When it comes to having your daily coffee fix, opt for a basic French press over a machine that uses coffee pods to cut back on single-serve plastic that remains for the most part too small to recycle. It will also save on picking up cafe-bought coffees in paper cups and more plastic in the lids.
Clean Your Fridge Coils and Adjust Your Refrigerator and Freezer Temperatures
Your fridge and freezer can be the two biggest energy-sappin appliances in your home. Keep your freezer between -15 to -18 degrees Celsius and your fridge between two to four degrees Celsius. Avoid filling them to the brim and make sure the doors aren’t left open for more than a few seconds. Cleaning your refrigerator coils at the back will also help to minimise the energy it uses; if they are covered in dirt or dust, your refrigerator will require more energy to cool its contents and can eventually break down.

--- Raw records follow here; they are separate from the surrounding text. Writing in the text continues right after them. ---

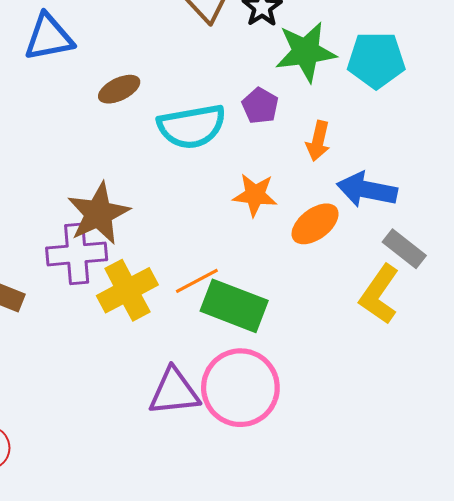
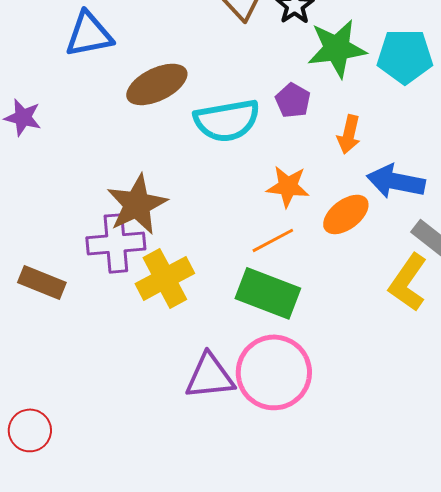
brown ellipse: (119, 89) -> (157, 84), size x1.5
orange line: (197, 281) -> (273, 240), moved

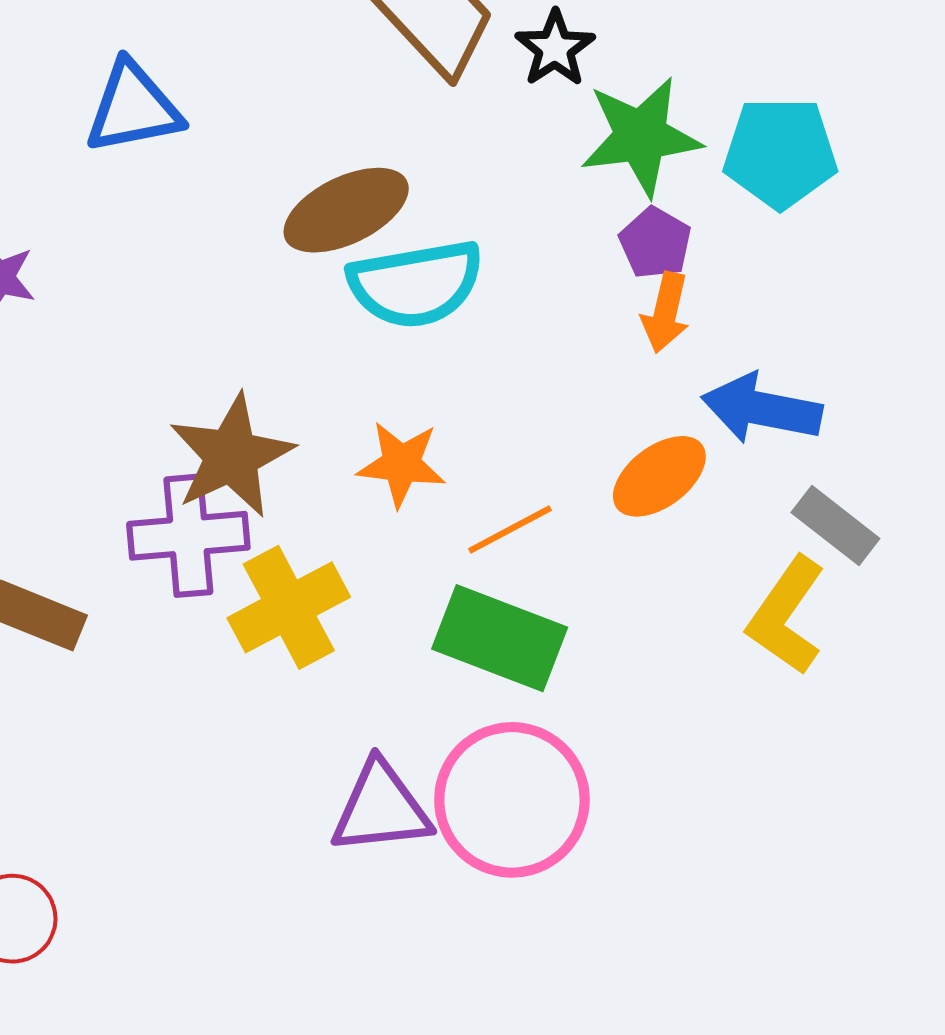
brown ellipse: (157, 84) -> (346, 210), moved
purple pentagon: (293, 100) -> (655, 243), moved
orange star: (288, 186) -> (401, 464), moved

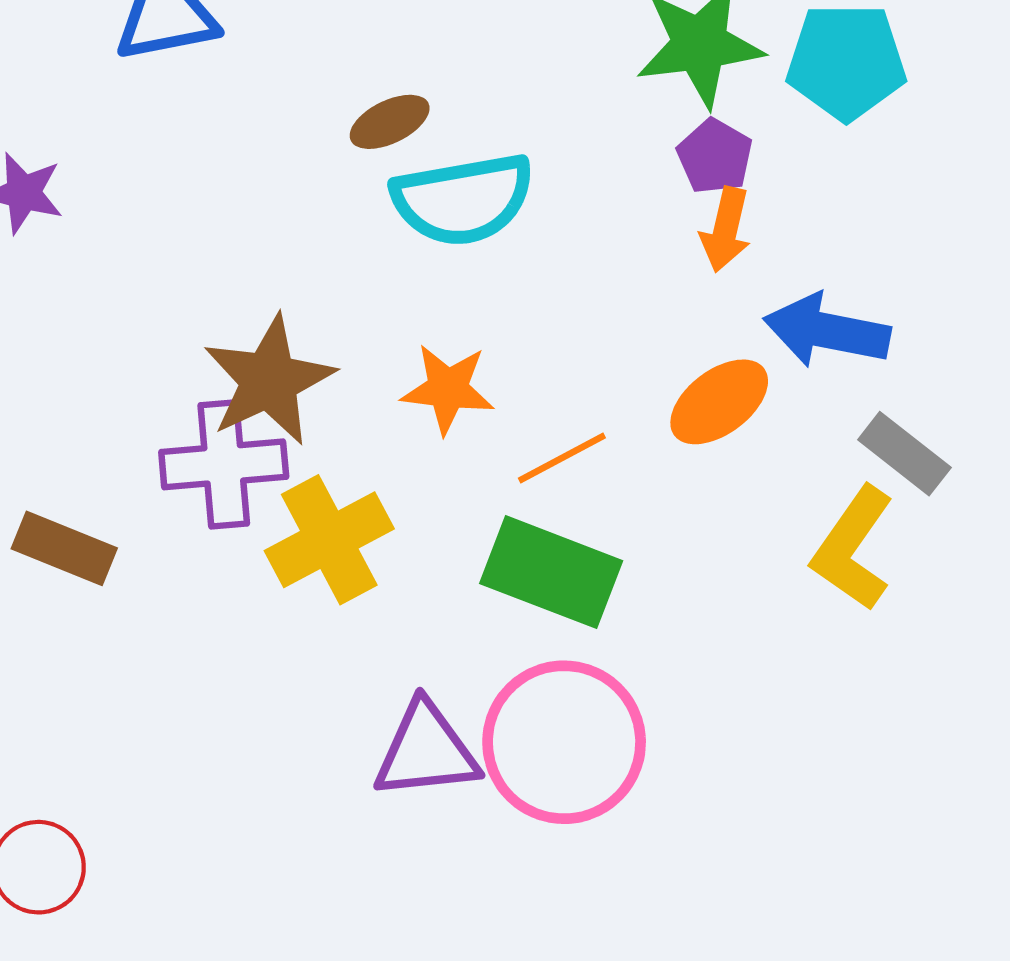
brown ellipse: (346, 210) -> (390, 122), size x0.6

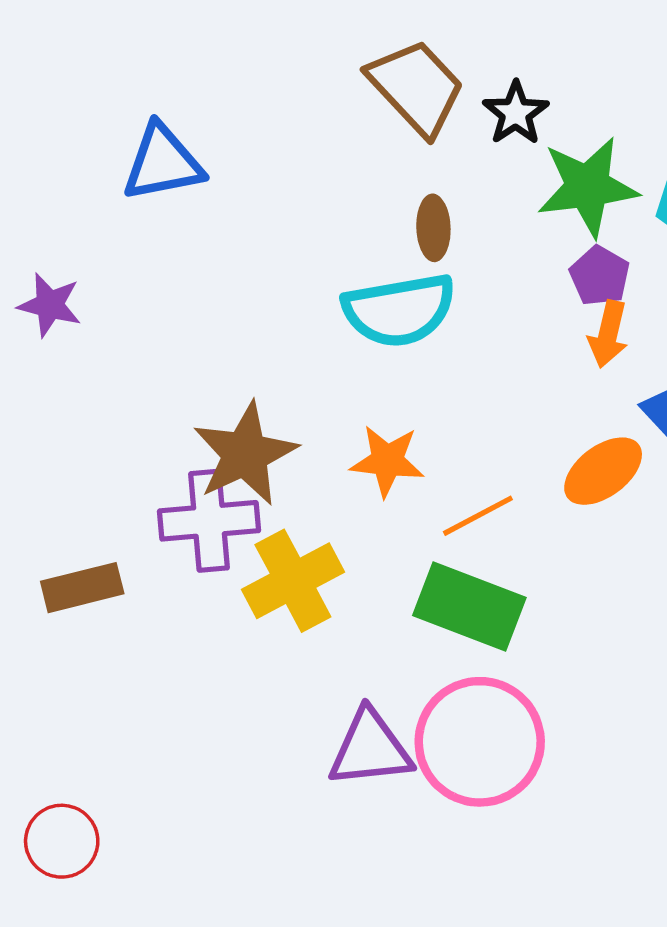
brown ellipse: (390, 122) -> (433, 228), moved, turned -66
brown rectangle: (64, 548) -> (82, 588), turned -36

Upgrade to a Smart Thermostat
Heating and cooling in your home makes up the bulk of your power bill. The installation of a handy energy-conserving smart thermostat will help to cut down on wasted heating and cooling to make your home more energy-efficient.
Shop Vintage or DIY
Consider going vintage the next time you want to upgrade on a piece of furniture. Not only can the right vintage or upcycled furniture piece add a tonne of character to your home, it can also mean one less item that potentially ends up going to landfill.
Check for Water Leaks
Check all of your water points including the toilet tank, washing machine, dish washer, hot water cylinder, hose connection points and water sprinkler systems, all of your faucets and shower heads for sneaky leaks to prevent waste and water damage. Keep an eye out for a drop in water pressure and monitor your water bill for any significant changes that might indicate a pesky leak somewhere.
Use All-Natural Cleaning Products
Opt for 100% natural cleaning products over ones formulated with harsh chemicals that are bad for your health and the environment. You can easily make your own natural cleaner using ingredients such as white vinegar, baking soda or castile soap, which are better at breaking down safely in the environment.